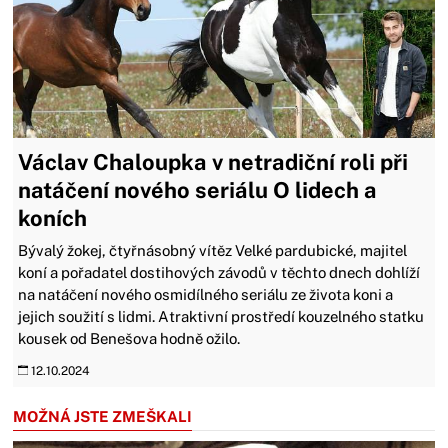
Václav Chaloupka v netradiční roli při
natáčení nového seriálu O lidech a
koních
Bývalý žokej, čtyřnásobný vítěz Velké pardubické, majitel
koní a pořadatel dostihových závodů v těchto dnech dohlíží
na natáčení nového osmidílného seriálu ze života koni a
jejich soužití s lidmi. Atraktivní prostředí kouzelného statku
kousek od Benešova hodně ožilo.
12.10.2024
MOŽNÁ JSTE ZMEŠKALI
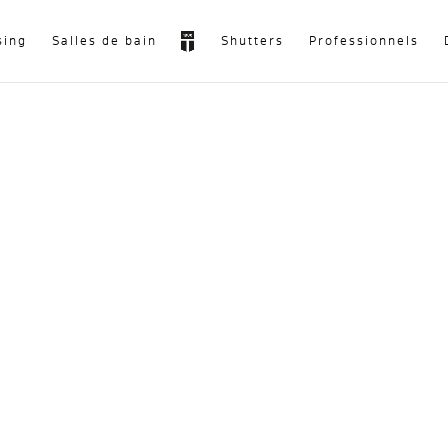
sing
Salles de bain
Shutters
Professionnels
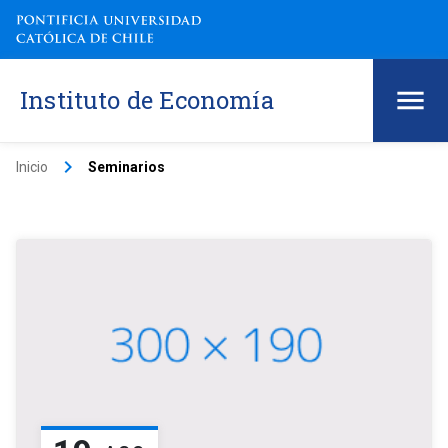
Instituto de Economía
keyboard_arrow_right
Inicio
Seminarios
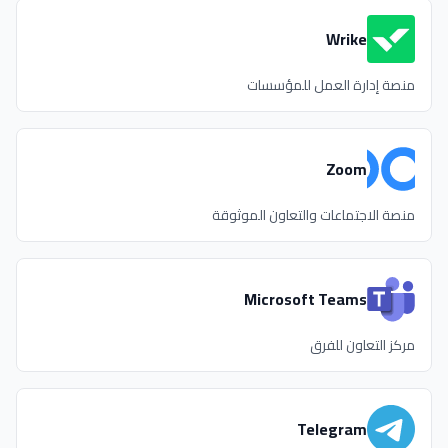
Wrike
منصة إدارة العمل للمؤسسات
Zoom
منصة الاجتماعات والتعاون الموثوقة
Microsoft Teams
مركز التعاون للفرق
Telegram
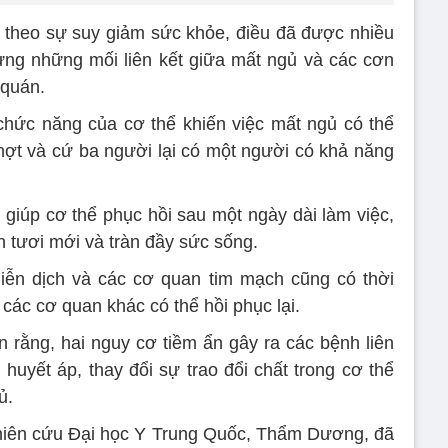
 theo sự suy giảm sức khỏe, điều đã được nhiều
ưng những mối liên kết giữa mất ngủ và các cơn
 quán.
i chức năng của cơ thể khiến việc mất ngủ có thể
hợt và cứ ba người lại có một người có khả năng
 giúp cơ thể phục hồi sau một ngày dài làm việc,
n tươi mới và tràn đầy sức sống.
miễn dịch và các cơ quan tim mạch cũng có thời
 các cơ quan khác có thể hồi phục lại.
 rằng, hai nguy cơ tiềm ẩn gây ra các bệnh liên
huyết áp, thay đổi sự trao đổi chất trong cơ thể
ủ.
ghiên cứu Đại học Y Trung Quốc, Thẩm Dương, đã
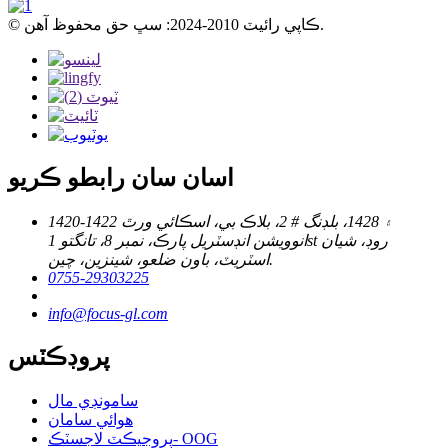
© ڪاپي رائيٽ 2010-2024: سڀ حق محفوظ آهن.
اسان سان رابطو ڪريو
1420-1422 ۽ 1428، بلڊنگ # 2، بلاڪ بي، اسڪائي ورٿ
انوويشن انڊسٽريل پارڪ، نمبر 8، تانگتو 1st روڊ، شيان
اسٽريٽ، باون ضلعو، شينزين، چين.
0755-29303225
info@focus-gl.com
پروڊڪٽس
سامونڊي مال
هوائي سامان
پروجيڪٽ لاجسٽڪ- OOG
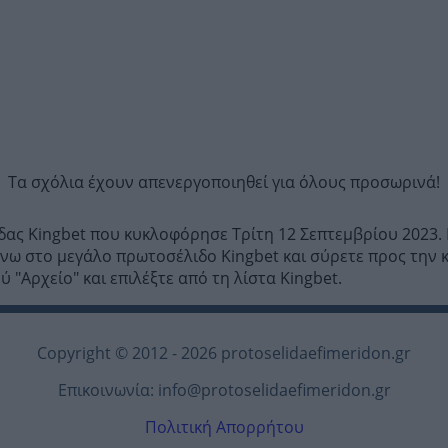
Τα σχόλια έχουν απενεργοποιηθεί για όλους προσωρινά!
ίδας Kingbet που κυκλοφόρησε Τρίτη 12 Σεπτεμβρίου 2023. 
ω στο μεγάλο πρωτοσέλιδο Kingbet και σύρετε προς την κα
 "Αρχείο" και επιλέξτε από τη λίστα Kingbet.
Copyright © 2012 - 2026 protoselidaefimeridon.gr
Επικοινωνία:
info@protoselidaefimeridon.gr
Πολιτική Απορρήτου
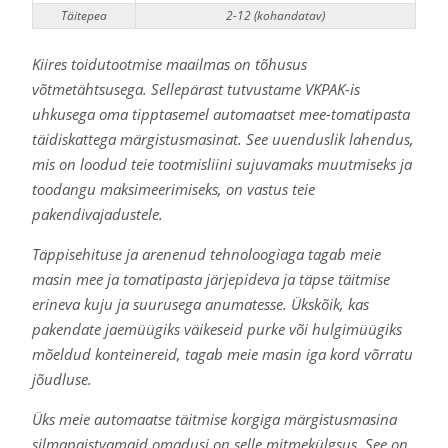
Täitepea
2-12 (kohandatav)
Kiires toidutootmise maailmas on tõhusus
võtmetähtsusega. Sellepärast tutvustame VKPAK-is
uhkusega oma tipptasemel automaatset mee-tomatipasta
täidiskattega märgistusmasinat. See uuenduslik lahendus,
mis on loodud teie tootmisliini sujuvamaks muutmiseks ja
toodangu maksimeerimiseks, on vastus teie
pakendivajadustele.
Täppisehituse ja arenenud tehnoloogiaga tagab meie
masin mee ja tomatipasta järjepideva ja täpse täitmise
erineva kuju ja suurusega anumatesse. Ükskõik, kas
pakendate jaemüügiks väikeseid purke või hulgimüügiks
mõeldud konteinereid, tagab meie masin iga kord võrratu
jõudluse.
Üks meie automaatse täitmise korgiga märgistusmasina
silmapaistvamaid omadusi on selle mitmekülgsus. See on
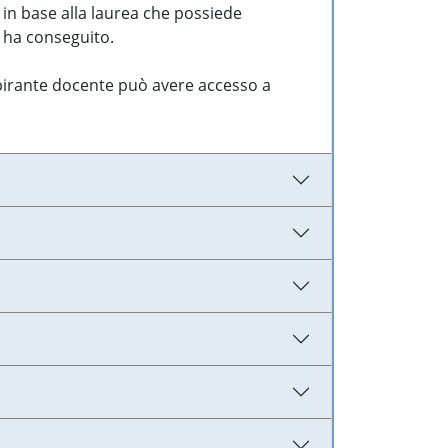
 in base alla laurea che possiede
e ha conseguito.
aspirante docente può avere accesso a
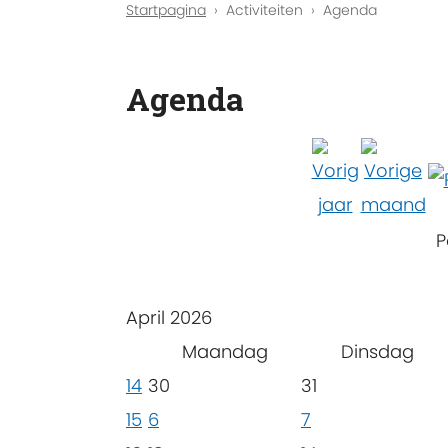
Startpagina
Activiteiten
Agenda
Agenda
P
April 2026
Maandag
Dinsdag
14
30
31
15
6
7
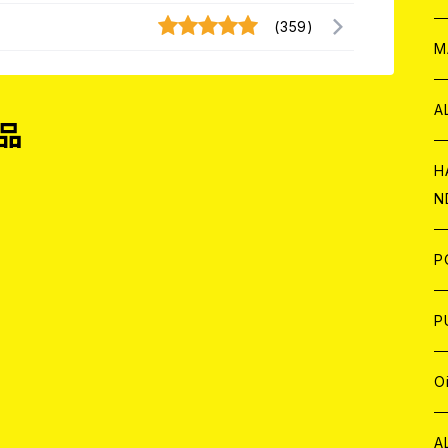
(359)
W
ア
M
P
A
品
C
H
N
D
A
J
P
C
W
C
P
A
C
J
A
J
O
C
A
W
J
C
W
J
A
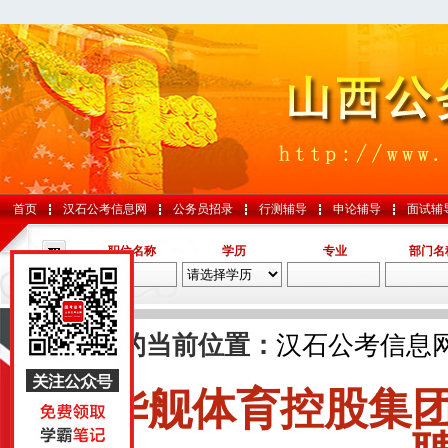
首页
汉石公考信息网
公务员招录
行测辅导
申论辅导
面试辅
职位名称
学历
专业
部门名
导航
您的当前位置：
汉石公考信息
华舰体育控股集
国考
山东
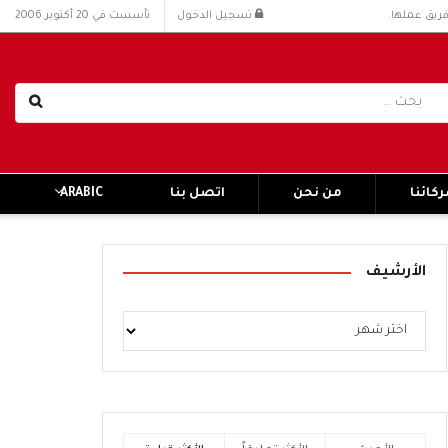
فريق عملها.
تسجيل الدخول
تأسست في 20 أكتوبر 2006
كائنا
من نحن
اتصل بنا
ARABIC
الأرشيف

^^^^

§ Task prompt
For every line in the data above that holds "việc", return the line itself.

§ Answer area
i chức năng của cơ thể khiến việc mất ngủ có thể
 giúp cơ thể phục hồi sau một ngày dài làm việc,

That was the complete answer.